Rincari carburanti, Antitrust chieste informazioni alle principali compagnie petrolifere
Rincari carburanti, Antitrust chiede informazioni alle principali compagnie petrolifere
A seguito dell’aumento dei prezzi dei carburanti e delle denunce ricevute, l’Antitrust ha deciso di inviare richieste dettagliate di informazioni alle maggiori compagnie petrolifere. Soddisfatte le Associazioni dei Consumatori
I rincari sui prezzi dei carburanti finiscono nel mirino dell’Antitrust. L’Autorità, infatti, a seguito dello straordinario aumento dei prezzi della benzina e del gasolio che si è registrato negli ultimi giorni, nonché delle numerose denunce ricevute, ha notificato oggi richieste dettagliate di informazioni alle maggiori compagnie petrolifere, con il supporto della Guardia di Finanza.
“L’obiettivo – si legge nella nota dell’Antitrust – è quello di approfondire le ragioni di tali aumenti e, nel caso, valutare la sussistenza di spazi per un possibile intervento, circoscritto soltanto all’ipotesi di un’eventuale violazione delle norme in materia di abuso di posizione dominante o di intese restrittive della concorrenza”.
Carburanti, Consumatori: bene l’intervento dell’Antitrust
Una notizia accolta con soddisfazione dalle associazioni dei consumatori, che proprio pochi giorni fa avevano richiesto l’intervento dell’Autorità e della Guardia di Finanza per verificare eventuali speculazioni.
“Nel nostro esposto – spiega Massimiliano Dona, presidente dell’Unione Nazionale Consumatori – evidenziavamo come si trattava di una pratica commerciale scorretta approfittarsi della paura dell’escalation di un conflitto e di ulteriori rialzi dei prezzi per condizionare indebitamente il comportamento economico dei consumatori, inducendoli ad assumere una decisione di natura commerciale che non avrebbero altrimenti preso, quella appunto di rifornirsi anche da chi aveva praticato rialzi anomali”.

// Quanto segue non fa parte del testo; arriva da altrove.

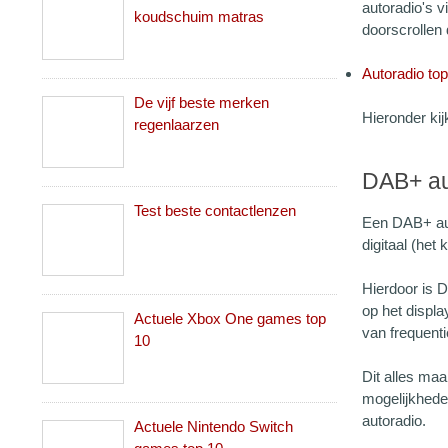
autoradio's v
koudschuim matras
doorscrollen
Autoradio to
De vijf beste merken
Hieronder kij
regenlaarzen
DAB+ au
Test beste contactlenzen
Een DAB+ aut
digitaal (het
Hierdoor is D
op het displa
Actuele Xbox One games top
van frequenti
10
Dit alles ma
mogelijkhede
autoradio.
Actuele Nintendo Switch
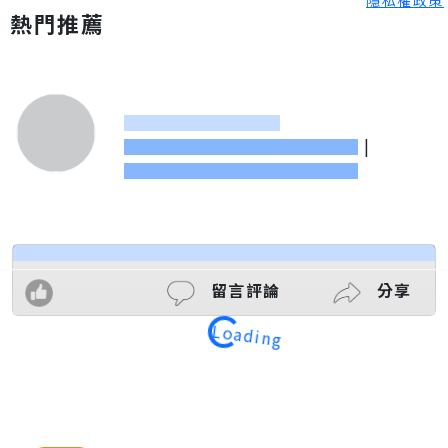
熱門推薦
|
留言評論
分享
Loading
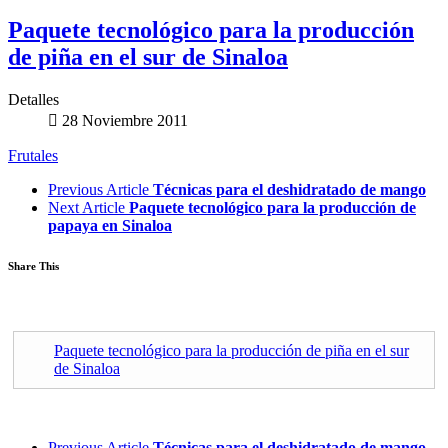
Paquete tecnológico para la producción
de piña en el sur de Sinaloa
Detalles
28 Noviembre 2011
Frutales
Previous Article
Técnicas para el deshidratado de mango
Next Article
Paquete tecnológico para la producción de
papaya en Sinaloa
Share This
Paquete tecnológico para la producción de piña en el sur
de Sinaloa
Previous Article
Técnicas para el deshidratado de mango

“Inoltre – prosegue – abbiamo chiesto di verificare se vi erano stati comportamenti collusivi e intese restrittive della concorrenza lungo la filiera, volte ad accordarsi e coordinare i propri comportamenti sul mercato, violando la normativa sulla concorrenza. In particolare se più imprese avevano fissato congiuntamente i prezzi. Ora le indagini si chiudano al più presto per bloccare queste inaccettabili speculazioni”.

Il Codacons, intanto, è pronto a una maxi-class action. “Se saranno accertati illeciti e speculazioni che hanno determinato rialzi dei prezzi alla pompa – afferma il presidente Carlo Rienzi – il Codacons si farà promotore di una maxi-class action contro i responsabili per conto di milioni di consumatori e imprese danneggiati dal caro-benzina”.
Assoutenti: il Governo imponga prezzi amministrati
Anche Assoutenti esprime soddisfazione per la decisione dell’Antitrust, ma chiede anche un intervento del Governo “per bloccare le speculazioni “legali” sui prezzi”.
“Grazie al faro dell’Antitrust sarà possibile verificare se l’abnorme crescita dei listini alla pompa sia stata “dopata” da speculazioni illegali nei vari passaggi della filiera – afferma il presidente Furio Truzzi – I rincari di benzina e gasolio delle ultime settimane non appaiono giustificati né dalle quotazioni internazionali del petrolio, né da riduzioni delle forniture legate alla guerra in Ucraina, e costano oltre 900 euro a famiglia in più solo per i maggiori costi di rifornimento rispetto al 2021”.
“Tuttavia indagini di questo tipo non bastano, e occorre intervenire in fretta sulle speculazioni “legali” legate ai prezzi di benzina ed energia e ammesse dal mercato – prosegue Truzzi – Per tale motivo chiediamo al Governo di imporre da subito tariffe amministrate per carburanti, luce e gas, unica possibilità per tutelare concretamente famiglie e imprese da quotazioni sui mercati che salgono repentinamente anche in assenza di illeciti”.